Google’s PaLM-E robot gives a glimpse of what is to come with Optimus


Staff member
Google just announced PaLM-E which gives an example of what happens when you combine large language and visual data sets with AI in a robotic body that can move in the physical environment and intake sensory data from that environment.

Turns out you can create a robot that no longer needs human input or further training to complete tasks. And what is incredible, the robot can also complete NEW tasks with inputs it has never been previously exposed to.

Considering Tesla has already been doing this type of thing for years, then this Google robot gives a tantalising glimpse at what is to come with Optimus.

Google’s PaLM-E is a generalist robot brain that takes commands​

On Monday, a group of AI researchers from Google and the Technical University of Berlin unveiled PaLM-E, a multimodal embodied visual-language model (VLM) with 562 billion parameters that integrates vision and language for robotic control.

They claim it is the largest VLM ever developed and that it can perform a variety of tasks without the need for retraining.

According to Google, when given a high-level command, such as "bring me the rice chips from the drawer," PaLM-E can generate a plan of action for a mobile robot platform with an arm (developed by Google Robotics) and execute the actions by itself.

PaLM-E does this by analyzing data from the robot's camera without needing a pre-processed scene representation. This eliminates the need for a human to pre-process or annotate the data and allows for more autonomous robotic control.

It's also resilient and can react to its environment. For example, the PaLM-E model can guide a robot to get a chip bag from a kitchen—and with PaLM-E integrated into the control loop, it becomes resistant to interruptions that might occur during the task.
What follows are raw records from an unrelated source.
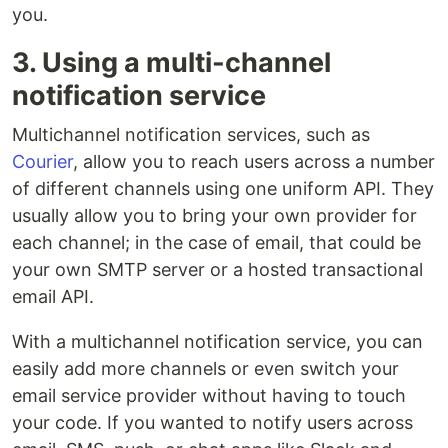
you.
3. Using a multi-channel
notification service
Multichannel notification services, such as
Courier
, allow you to reach users across a number
of different channels using one uniform API. They
usually allow you to bring your own provider for
each channel; in the case of email, that could be
your own SMTP server or a hosted transactional
email API.
With a multichannel notification service, you can
easily add more channels or even switch your
email service provider without having to touch
your code. If you wanted to notify users across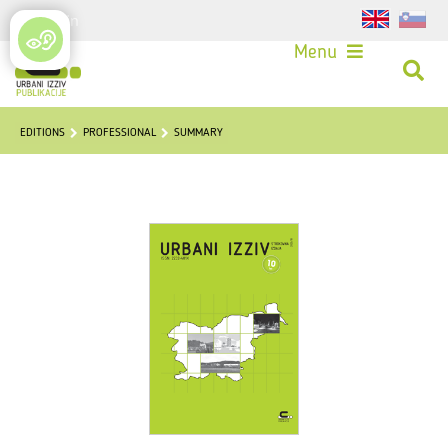
Login
Menu
EDITIONS
PROFESSIONAL
SUMMARY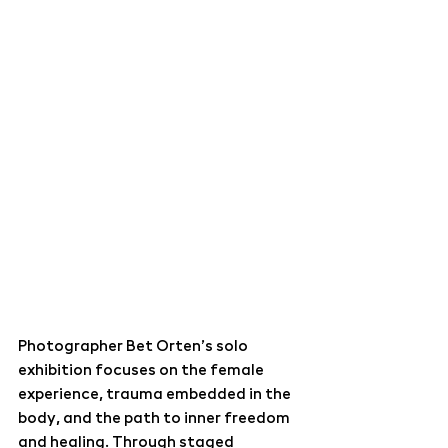
Photographer 
Bet Orten
’s solo 
exhibition focuses on the female 
experience, trauma embedded in the 
body, and the path to inner freedom 
and healing. Through staged 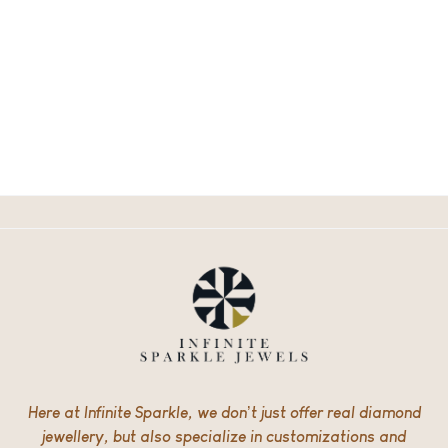
Here at Infinite Sparkle, we don’t just offer real diamond
jewellery, but also specialize in customizations and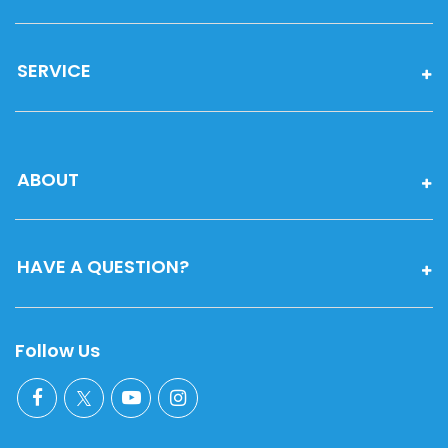
SERVICE
ABOUT
HAVE A QUESTION?
Follow Us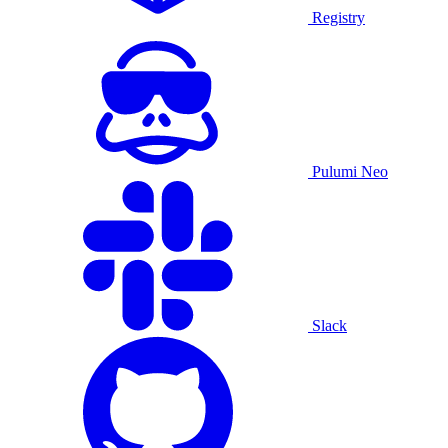
Registry
Pulumi Neo
Slack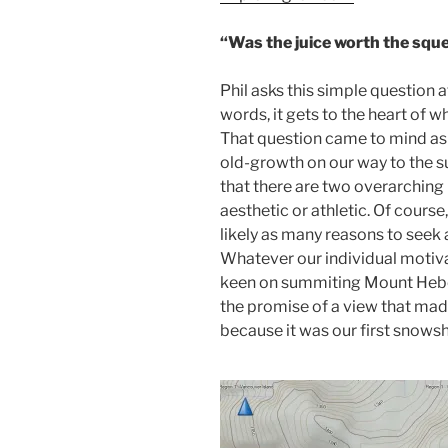
“Was the juice worth the squ
Phil asks this simple question 
words, it gets to the heart of w
That question came to mind as w
old-growth on our way to the s
that there are two overarching
aesthetic or athletic. Of course
likely as many reasons to seek 
Whatever our individual motiva
keen on summiting Mount Heber
the promise of a view that ma
because it was our first snowsh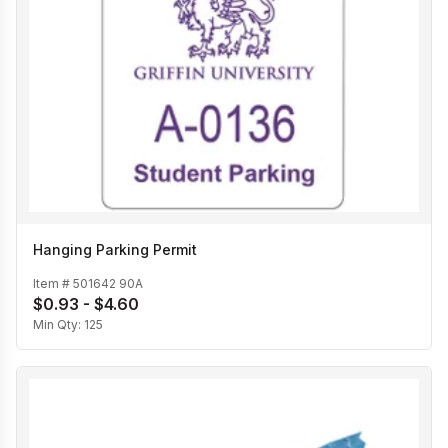
Hanging Parking Permit
Item #
501642 90A
$0.93 - $4.60
Min Qty:
125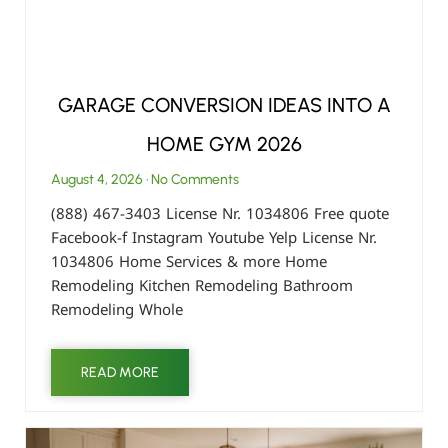
GARAGE CONVERSION IDEAS INTO A
HOME GYM 2026
August 4, 2026
No Comments
(888) 467-3403 License Nr. 1034806 Free quote
Facebook-f Instagram Youtube Yelp License Nr.
1034806 Home Services & more Home
Remodeling Kitchen Remodeling Bathroom
Remodeling Whole
READ MORE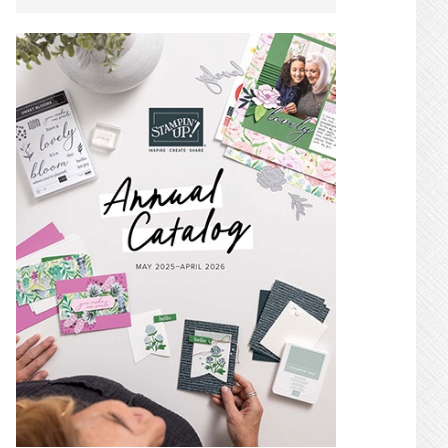
SIDEBAR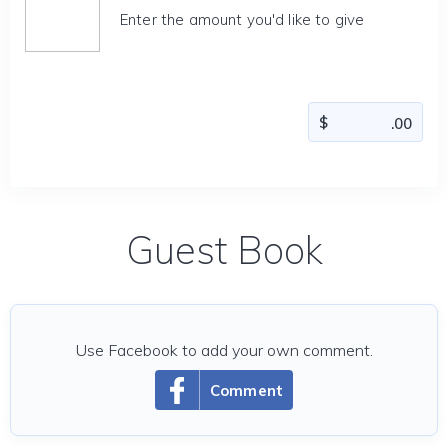
Enter the amount you'd like to give
Guest Book
Use Facebook to add your own comment.
Comment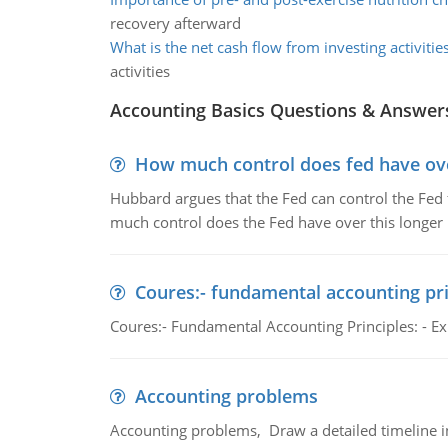
recovery afterward
What is the net cash flow from investing activitie
activities
Accounting Basics Questions & Answer
How much control does fed have over
Hubbard argues that the Fed can control the Fed f
much control does the Fed have over this longer r
Coures:- fundamental accounting pri
Coures:- Fundamental Accounting Principles: - Exp
Accounting problems
Accounting problems, Draw a detailed timeline i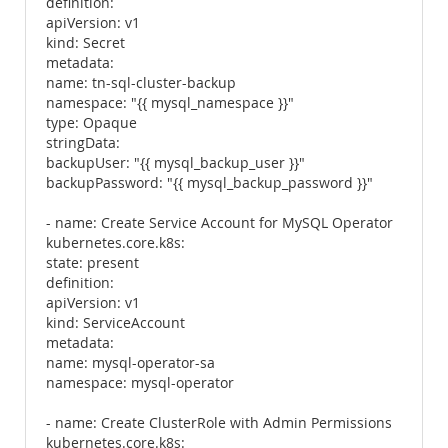
definition:
apiVersion: v1
kind: Secret
metadata:
name: tn-sql-cluster-backup
namespace: "{{ mysql_namespace }}"
type: Opaque
stringData:
backupUser: "{{ mysql_backup_user }}"
backupPassword: "{{ mysql_backup_password }}"
- name: Create Service Account for MySQL Operator
kubernetes.core.k8s:
state: present
definition:
apiVersion: v1
kind: ServiceAccount
metadata:
name: mysql-operator-sa
namespace: mysql-operator
- name: Create ClusterRole with Admin Permissions
kubernetes.core.k8s: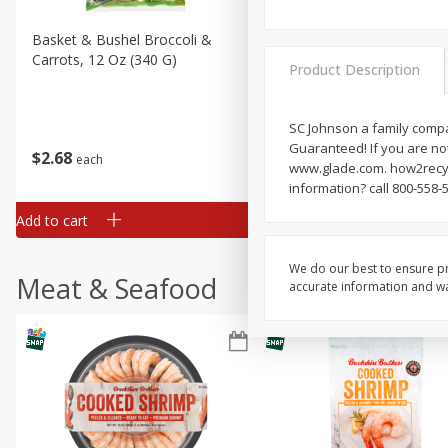
Basket & Bushel Broccoli &
Basket & Bushel Broccoli 
Carrots, 12 Oz (340 G)
Cauliflower, 12 Oz (340 G)
Product Description
SC Johnson a family compa
Guaranteed! If you are not
$
2
68
$
2
68
each
each
www.glade.com. how2recyc
information? call 800-558-
Add to cart
Add to cart
We do our best to ensure pr
Meat & Seafood
accurate information and war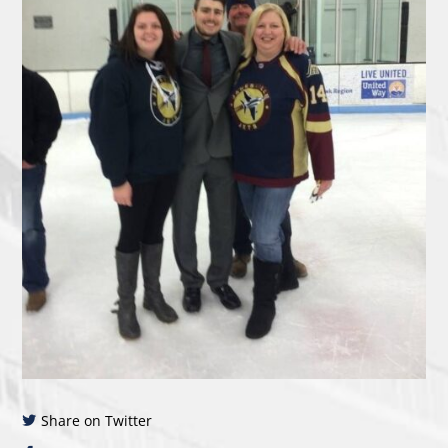
Share on Twitter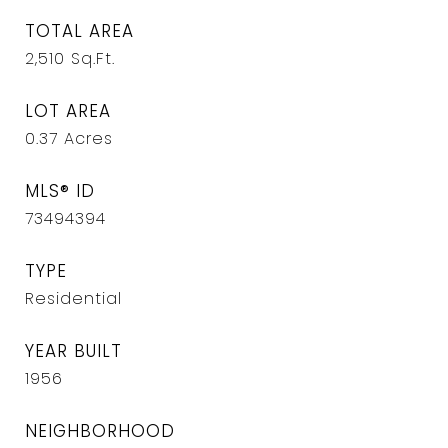
TOTAL AREA
2,510
Sq.Ft.
LOT AREA
0.37
Acres
MLS® ID
73494394
TYPE
Residential
YEAR BUILT
1956
NEIGHBORHOOD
In a video example, a researcher grabs the chips from the robot and moves them, but the robot locates the chips and grabs them again.

In another example, the same PaLM-E model autonomously controls a robot through tasks with complex sequences that previously required human guidance. Google's research paperexplains how PaLM-E turns instructions into actions:

“We demonstrate the performance of PaLM-E on challenging and diverse mobile manipulation tasks. We largely follow the setup in Ahn et al. (2022), where the robot needs to plan a sequence of navigation and manipulation actions based on an instruction by a human.

For example, given the instruction "I spilled my drink, can you bring me something to clean it up?", the robot needs to plan a sequence containing "1. Find a sponge, 2. Pick up the sponge, 3. Bring it to the user, 4. Put down the sponge." Inspired by these tasks, we develop 3 use cases to test the embodied reasoning abilities of PaLM-E: affordance prediction, failure detection, and long-horizon planning. The low-level policies are from RT-1 (Brohan et al., 2022), a transformer model that takes RGB image and natural language instruction, and outputs end-effector control commands.”

PaLM-E is a next-token predictor, and it's called "PaLM-E" because it's based on Google's existing large language model (LLM) called "PaLM" (which is similar to the technology behind ChatGPT). Google has made PaLM "embodied" by adding sensory information and robotic control.

Since it's based on a language model, PaLM-E takes continuous observations, like images or sensor data, and encodes them into a sequence of vectors that are the same size as language tokens. This allows the model to "understand" the sensory information in the same way it processes language.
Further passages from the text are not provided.